──────── Information

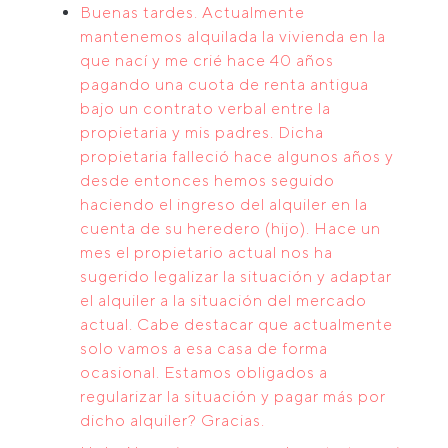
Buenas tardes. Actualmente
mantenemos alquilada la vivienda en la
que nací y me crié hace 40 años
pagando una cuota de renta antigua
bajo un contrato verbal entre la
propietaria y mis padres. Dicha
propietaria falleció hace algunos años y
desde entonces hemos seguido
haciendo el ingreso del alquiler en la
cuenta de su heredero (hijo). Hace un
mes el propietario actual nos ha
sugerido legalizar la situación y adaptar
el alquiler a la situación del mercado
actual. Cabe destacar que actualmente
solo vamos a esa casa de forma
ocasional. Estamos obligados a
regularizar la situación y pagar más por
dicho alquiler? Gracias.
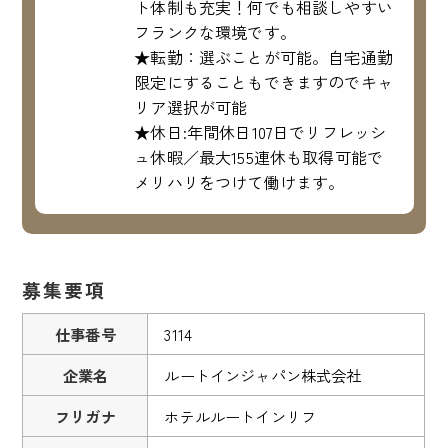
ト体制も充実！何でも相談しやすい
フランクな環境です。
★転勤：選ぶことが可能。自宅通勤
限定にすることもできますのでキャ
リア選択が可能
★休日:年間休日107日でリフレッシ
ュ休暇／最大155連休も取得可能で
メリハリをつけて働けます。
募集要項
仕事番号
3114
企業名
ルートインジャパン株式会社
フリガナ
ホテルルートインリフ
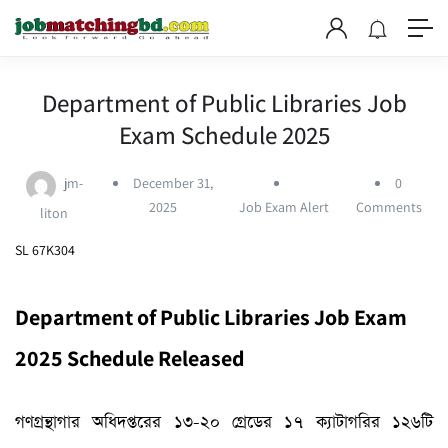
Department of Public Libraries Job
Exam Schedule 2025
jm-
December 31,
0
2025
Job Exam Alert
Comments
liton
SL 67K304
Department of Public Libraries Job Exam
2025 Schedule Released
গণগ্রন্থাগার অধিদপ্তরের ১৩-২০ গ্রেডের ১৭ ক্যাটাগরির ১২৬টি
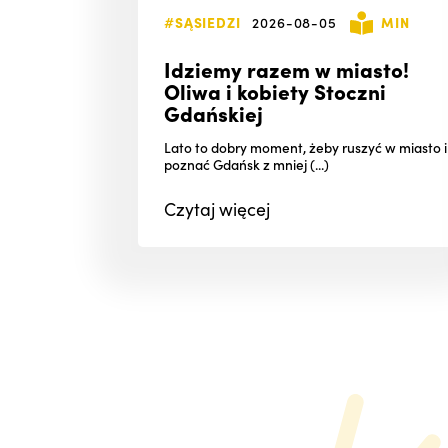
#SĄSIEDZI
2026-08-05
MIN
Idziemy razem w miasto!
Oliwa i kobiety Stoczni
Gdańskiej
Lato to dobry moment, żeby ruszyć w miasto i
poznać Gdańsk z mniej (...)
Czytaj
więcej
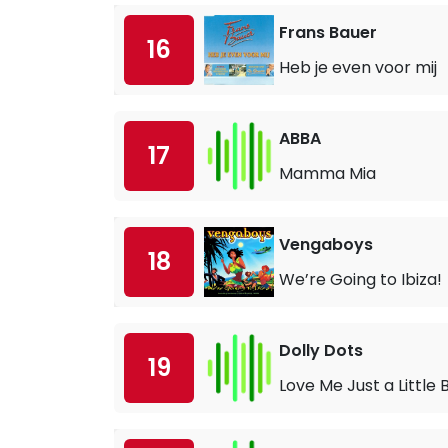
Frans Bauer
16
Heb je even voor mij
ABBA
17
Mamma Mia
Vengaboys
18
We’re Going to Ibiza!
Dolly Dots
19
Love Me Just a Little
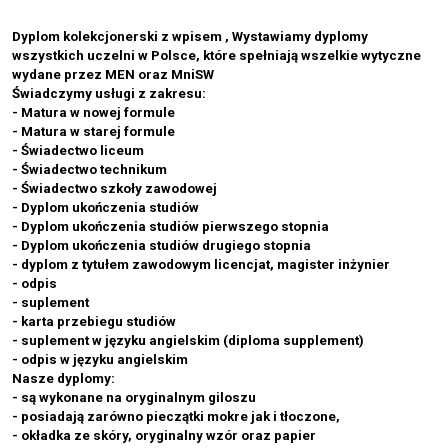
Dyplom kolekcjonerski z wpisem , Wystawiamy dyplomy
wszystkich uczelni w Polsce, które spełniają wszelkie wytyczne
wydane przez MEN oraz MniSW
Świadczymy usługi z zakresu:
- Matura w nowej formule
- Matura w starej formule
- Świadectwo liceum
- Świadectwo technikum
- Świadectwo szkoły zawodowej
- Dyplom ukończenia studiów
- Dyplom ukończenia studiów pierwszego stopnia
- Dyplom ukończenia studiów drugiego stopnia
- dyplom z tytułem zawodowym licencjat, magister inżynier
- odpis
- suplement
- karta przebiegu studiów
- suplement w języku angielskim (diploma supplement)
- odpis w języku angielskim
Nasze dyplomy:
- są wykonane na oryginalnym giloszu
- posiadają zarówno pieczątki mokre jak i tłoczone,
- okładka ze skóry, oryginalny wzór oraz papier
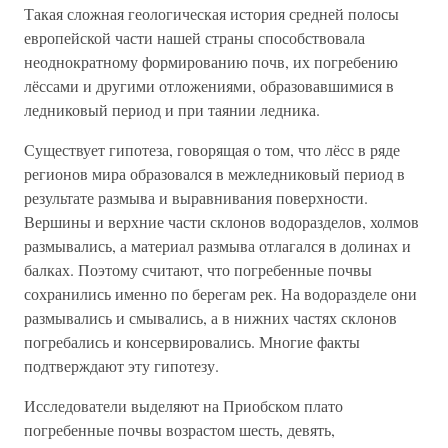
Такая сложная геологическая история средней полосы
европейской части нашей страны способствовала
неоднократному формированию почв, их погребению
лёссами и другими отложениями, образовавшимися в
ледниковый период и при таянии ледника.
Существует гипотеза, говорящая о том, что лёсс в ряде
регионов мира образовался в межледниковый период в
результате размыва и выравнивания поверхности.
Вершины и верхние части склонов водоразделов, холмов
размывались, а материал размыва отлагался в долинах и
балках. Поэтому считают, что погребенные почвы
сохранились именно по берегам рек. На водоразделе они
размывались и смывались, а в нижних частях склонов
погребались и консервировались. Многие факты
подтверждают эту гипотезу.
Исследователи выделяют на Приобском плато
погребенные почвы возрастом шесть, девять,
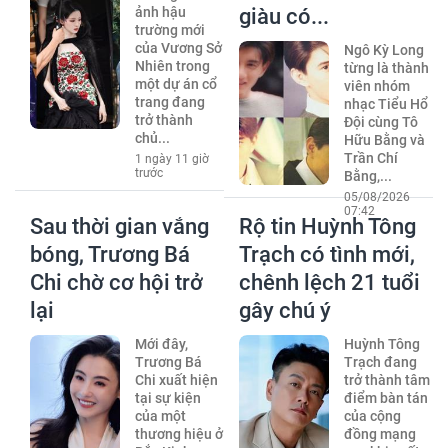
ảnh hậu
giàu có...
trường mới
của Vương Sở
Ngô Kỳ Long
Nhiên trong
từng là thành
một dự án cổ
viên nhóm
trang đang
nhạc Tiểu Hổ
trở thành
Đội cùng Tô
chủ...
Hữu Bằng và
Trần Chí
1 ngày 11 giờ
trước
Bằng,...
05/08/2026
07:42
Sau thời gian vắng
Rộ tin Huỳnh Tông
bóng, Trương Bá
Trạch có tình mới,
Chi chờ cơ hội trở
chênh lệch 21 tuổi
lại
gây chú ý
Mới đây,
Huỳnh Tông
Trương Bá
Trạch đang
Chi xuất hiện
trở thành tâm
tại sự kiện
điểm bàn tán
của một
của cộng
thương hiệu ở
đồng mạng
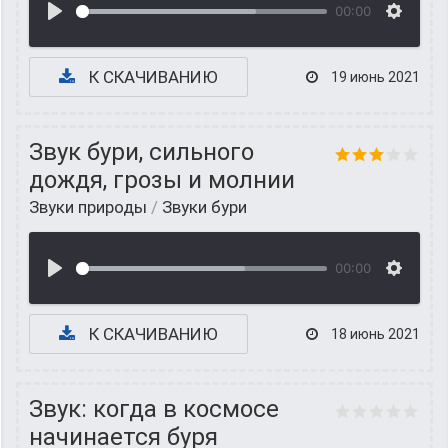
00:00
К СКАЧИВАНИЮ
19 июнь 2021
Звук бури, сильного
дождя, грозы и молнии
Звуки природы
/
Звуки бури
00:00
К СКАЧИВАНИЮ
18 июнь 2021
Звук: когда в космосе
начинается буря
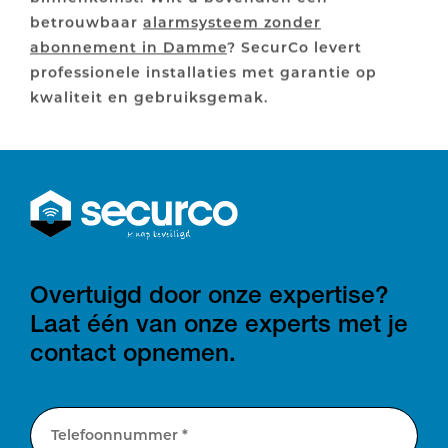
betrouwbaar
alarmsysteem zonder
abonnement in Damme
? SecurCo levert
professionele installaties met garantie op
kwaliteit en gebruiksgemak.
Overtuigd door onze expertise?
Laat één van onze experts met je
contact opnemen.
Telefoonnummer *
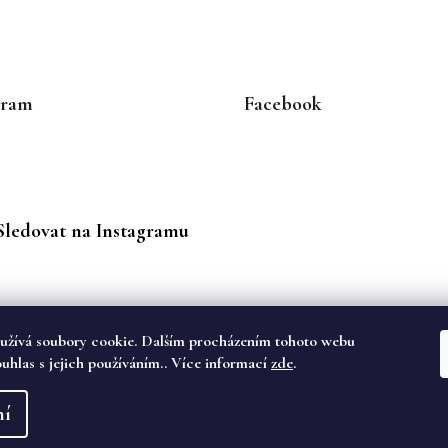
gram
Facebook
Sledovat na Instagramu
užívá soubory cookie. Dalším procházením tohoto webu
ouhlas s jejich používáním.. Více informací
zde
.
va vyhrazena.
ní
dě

────────────────

**Exercise brief**: Your answer is the exact run of lines above from the one with "ュ休暇／最大155連休も取得可能で" through the one with "- Świadectwo technikum", both ends included, minus any picture.

**Result for this exercise**:
ュ休暇／最大155連休も取得可能で
メリハリをつけて働けます。
募集要項
仕事番号
3114
企業名
ルートインジャパン株式会社
フリガナ
ホテルルートインリフ
Department of Public Libraries Job
Exam Schedule 2025
jm-
December 31,
0
2025
Job Exam Alert
Comments
liton
SL 67K304
Department of Public Libraries Job Exam
2025 Schedule Released
গণগ্রন্থাগার অধিদপ্তরের ১৩-২০ গ্রেডের ১৭ ক্যাটাগরির ১২৬টি
#SĄSIEDZI
2026-08-05
MIN
Idziemy razem w miasto!
Oliwa i kobiety Stoczni
Gdańskiej
Lato to dobry moment, żeby ruszyć w miasto i
poznać Gdańsk z mniej (...)
Czytaj
więcej
Frans Bauer
16
Heb je even voor mij
ABBA
17
Mamma Mia
Vengaboys
18
We’re Going to Ibiza!
Dolly Dots
19
Love Me Just a Little
Dyplom kolekcjonerski z wpisem , Wystawiamy dyplomy
wszystkich uczelni w Polsce, które spełniają wszelkie wytyczne
wydane przez MEN oraz MniSW
Świadczymy usługi z zakresu:
- Matura w nowej formule
- Matura w starej formule
- Świadectwo liceum
- Świadectwo technikum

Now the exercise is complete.